じつは私自身、「収納を工夫すれば片づく」と信じていたひとりでした。収納が広ければ片づくはず。工夫すれば使いやすくなるはず。そう思って、片づけブログを読み漁り、紹介されている収納方法を片っ端から試しました。

「これならできそう」と思ったものを次々に取り入れていったのです。収納の仕方などを工夫していく作業は楽しいし、「私、がんばってる!」というワクワクもありました。

以前のワークスペース
以前のワークスペース

画像は十数年前の私のワークスペース。カラーボックスを組み合わせ収納をつくり、本棚を買ってきて書類を並べていました。

で、その結果はどうだったでしょうか。一瞬は片づきます。でも、すぐに元に戻ってしまいます。

箱やケースを使って整える作業は楽しいものですが、日々の暮らしの中では、その手間が続きませんでした。気づけば、適当にポイっと放り込んでしまう。

なぜなのでしょうか。答えはシンプルで、「その方法が自分に合っていなかったから」です。

タイツの山
【Before】タイツがつまった引き出し

こちらは、いろいろな厚さのタイツをもっていた頃の引き出しです。

ケースで仕切ったり、ラベリングをしたり工夫をしていましたが、洗濯をしたあと、戻すときは適当に入れてしまうので、せっかくキレイにつくった収納スペースがすぐに崩れてしまっていました。

収納を増やすほど、むしろ片づかなくなることも

ブログやSNSで収納術を発信している人は、片づけが得意な人たちです。細かく仕分けることが苦ではなく、むしろ楽しめる人たち。だからこそ、少し手間のかかる収納でも無理なく続けられるのだと思います。

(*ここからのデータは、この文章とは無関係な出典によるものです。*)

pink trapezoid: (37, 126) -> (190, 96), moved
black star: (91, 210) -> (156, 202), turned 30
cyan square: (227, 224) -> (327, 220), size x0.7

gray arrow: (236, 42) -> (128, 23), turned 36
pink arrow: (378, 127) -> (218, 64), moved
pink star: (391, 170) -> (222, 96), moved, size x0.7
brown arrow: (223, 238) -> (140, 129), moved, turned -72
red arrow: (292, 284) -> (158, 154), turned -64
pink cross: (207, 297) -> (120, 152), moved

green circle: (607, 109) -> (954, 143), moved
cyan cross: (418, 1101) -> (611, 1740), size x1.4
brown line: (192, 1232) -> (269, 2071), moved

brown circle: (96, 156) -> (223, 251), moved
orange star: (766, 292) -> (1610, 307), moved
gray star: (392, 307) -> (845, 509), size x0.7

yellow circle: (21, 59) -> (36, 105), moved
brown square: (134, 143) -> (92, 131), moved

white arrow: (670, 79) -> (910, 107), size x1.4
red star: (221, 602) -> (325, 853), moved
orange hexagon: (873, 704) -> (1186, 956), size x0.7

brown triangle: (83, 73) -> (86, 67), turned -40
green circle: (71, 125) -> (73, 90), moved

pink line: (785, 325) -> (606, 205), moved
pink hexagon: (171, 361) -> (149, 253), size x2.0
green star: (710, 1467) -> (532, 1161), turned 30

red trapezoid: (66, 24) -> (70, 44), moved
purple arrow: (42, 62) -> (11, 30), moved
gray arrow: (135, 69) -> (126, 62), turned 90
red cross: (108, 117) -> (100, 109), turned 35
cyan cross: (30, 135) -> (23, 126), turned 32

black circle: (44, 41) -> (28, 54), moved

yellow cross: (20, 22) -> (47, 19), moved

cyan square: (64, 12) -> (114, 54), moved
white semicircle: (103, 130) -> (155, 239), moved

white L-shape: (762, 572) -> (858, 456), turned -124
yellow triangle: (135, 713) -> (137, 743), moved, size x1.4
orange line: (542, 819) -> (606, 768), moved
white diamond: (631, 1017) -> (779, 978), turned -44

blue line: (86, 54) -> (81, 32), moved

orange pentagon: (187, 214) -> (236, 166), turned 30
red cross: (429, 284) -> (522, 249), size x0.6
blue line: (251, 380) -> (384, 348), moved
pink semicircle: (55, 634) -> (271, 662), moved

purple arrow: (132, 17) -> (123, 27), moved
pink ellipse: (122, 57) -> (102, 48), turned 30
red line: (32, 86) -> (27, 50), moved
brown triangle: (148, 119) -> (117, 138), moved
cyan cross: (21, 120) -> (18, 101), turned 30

一方で、私はかなりの面倒くさがり。きれいな収納に憧れてマネしてみても、同じようには続きませんでした。

ここで一度、みなさんも振り返ってみてください。収納は増えたのに、こんなことも増えていませんか?

・どこになにを入れたかわからない

・同じものをまた買ってしまう

・引き出しの中が結局ごちゃついている

もしひとつでも当てはまるなら、片づかない原因は「収納不足」ではないのかもしれません。

収納を増やしても、ものの量や種類そのものは変わりません。だから、またすぐにいっぱいになってしまう。そしてごちゃつき、さらに収納を増やす…。そんな繰り返しになってしまうのです。